[Opening SUPPLIED RECORDS section]

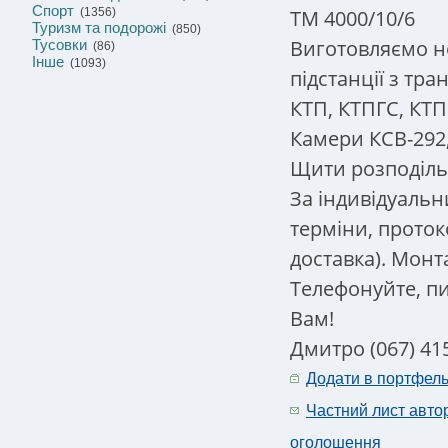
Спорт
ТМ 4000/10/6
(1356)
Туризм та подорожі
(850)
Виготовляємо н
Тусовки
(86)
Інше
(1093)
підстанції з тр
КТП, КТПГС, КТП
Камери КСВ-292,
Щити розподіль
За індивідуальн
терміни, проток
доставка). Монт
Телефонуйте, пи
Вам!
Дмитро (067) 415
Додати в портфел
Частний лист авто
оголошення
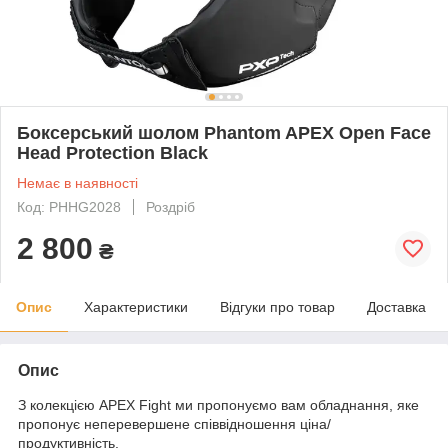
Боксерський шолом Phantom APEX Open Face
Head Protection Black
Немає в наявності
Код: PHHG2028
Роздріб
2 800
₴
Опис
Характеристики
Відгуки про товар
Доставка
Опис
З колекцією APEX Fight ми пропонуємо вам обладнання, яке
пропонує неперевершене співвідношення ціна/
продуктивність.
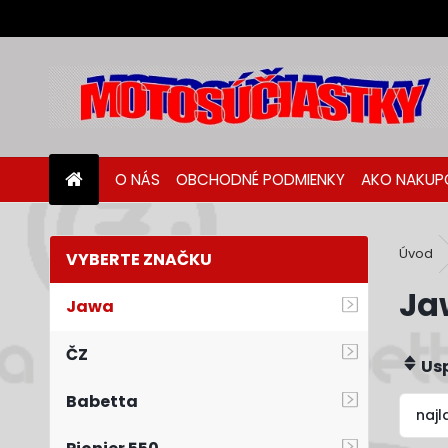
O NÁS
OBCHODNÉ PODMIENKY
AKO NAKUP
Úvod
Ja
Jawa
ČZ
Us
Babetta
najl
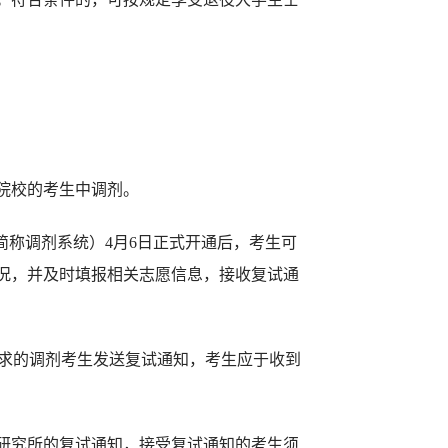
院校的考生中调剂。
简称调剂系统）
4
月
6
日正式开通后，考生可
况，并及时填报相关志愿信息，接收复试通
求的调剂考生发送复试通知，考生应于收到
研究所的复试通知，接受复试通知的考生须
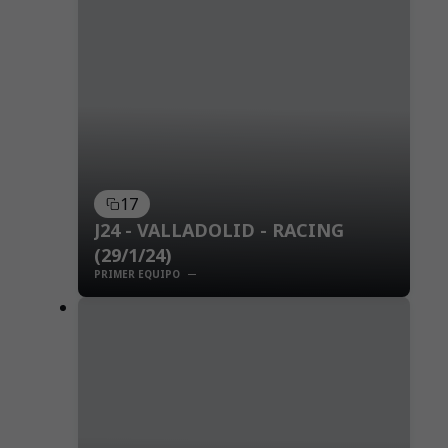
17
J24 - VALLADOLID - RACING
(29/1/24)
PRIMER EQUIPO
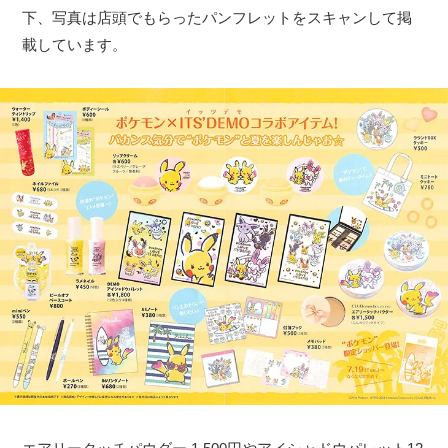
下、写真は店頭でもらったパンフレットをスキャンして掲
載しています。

[Closing SUPPLIED RECORDS section]
[Opening SUPPLIED RECORDS section]

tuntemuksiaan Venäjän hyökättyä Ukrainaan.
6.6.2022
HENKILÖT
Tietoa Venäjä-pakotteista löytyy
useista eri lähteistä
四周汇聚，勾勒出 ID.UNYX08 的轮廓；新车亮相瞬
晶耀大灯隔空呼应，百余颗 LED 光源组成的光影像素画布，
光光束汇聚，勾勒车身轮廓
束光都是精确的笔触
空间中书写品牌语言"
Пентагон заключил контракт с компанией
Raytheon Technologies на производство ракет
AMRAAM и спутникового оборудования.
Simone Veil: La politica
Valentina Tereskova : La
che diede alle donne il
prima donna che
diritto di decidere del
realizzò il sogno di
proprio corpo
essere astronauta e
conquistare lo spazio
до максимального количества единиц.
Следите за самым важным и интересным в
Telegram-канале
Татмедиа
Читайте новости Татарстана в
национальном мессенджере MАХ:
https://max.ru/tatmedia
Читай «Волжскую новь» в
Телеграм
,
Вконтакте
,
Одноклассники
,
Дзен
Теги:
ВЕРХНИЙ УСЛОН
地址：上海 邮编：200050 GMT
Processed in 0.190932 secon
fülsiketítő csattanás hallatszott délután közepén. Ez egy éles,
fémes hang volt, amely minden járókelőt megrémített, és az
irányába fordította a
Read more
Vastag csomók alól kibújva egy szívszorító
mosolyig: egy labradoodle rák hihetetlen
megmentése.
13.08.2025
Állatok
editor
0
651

[Closing SUPPLIED RECORDS section]
[Opening SUPPLIED RECORDS section]

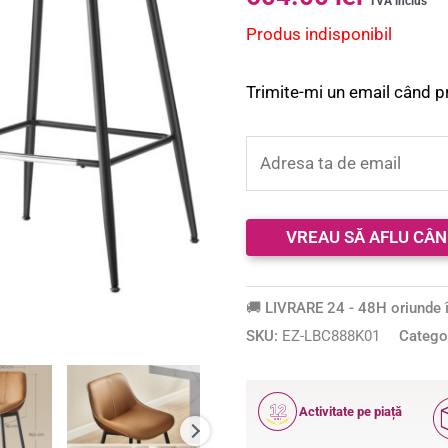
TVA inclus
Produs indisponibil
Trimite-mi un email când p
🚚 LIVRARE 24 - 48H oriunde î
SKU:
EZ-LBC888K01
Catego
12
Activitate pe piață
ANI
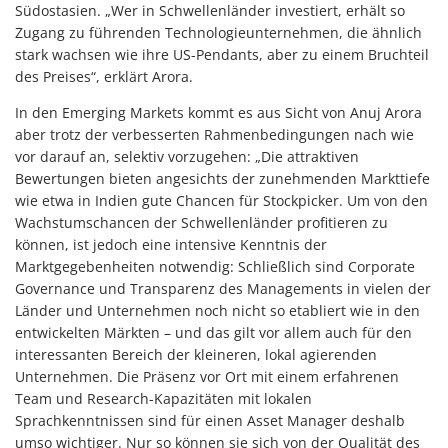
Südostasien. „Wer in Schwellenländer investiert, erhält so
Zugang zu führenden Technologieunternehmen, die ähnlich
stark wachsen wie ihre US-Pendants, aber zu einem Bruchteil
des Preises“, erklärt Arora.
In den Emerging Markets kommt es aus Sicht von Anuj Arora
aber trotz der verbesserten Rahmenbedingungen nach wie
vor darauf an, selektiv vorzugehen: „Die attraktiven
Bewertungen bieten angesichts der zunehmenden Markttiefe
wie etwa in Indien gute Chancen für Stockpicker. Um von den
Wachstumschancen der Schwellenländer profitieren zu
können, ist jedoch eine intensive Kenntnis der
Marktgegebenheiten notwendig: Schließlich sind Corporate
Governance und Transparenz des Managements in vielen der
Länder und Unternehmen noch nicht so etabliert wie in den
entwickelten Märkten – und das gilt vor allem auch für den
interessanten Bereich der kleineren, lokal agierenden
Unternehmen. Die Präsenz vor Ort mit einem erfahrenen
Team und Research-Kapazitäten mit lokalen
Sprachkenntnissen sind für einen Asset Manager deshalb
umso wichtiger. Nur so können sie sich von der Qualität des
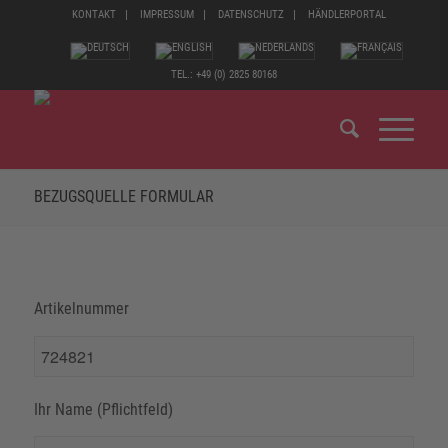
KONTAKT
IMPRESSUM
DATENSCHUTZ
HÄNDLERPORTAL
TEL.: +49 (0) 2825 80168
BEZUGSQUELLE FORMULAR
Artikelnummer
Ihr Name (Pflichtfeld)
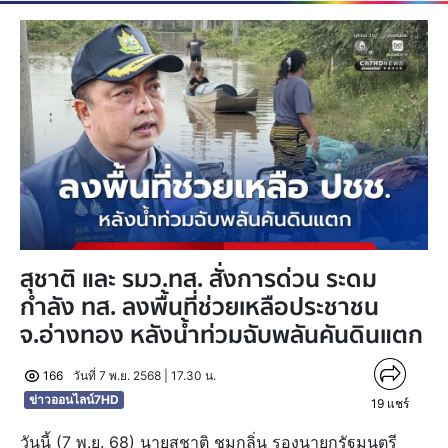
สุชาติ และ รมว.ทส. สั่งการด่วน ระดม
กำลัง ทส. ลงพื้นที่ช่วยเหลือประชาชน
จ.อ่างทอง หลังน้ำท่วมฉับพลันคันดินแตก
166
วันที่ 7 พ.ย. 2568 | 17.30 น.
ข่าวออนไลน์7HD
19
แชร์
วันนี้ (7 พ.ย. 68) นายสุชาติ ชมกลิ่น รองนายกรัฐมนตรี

[Closing SUPPLIED RECORDS section]

§ **WHAT THE TASK REQUIRES**
From the records above, print only the lines between the one holding "diritto di decidere del" and the one holding "Processed in 0.190932 secon", inclusive, exactly as they stand.

§ **TASK RESULT**
diritto di decidere del
realizzò il sogno di
proprio corpo
essere astronauta e
conquistare lo spazio
до максимального количества единиц.
Следите за самым важным и интересным в
Telegram-канале
Татмедиа
Читайте новости Татарстана в
национальном мессенджере MАХ:
https://max.ru/tatmedia
Читай «Волжскую новь» в
Телеграм
,
Вконтакте
,
Одноклассники
,
Дзен
Теги:
ВЕРХНИЙ УСЛОН
地址：上海 邮编：200050 GMT
Processed in 0.190932 secon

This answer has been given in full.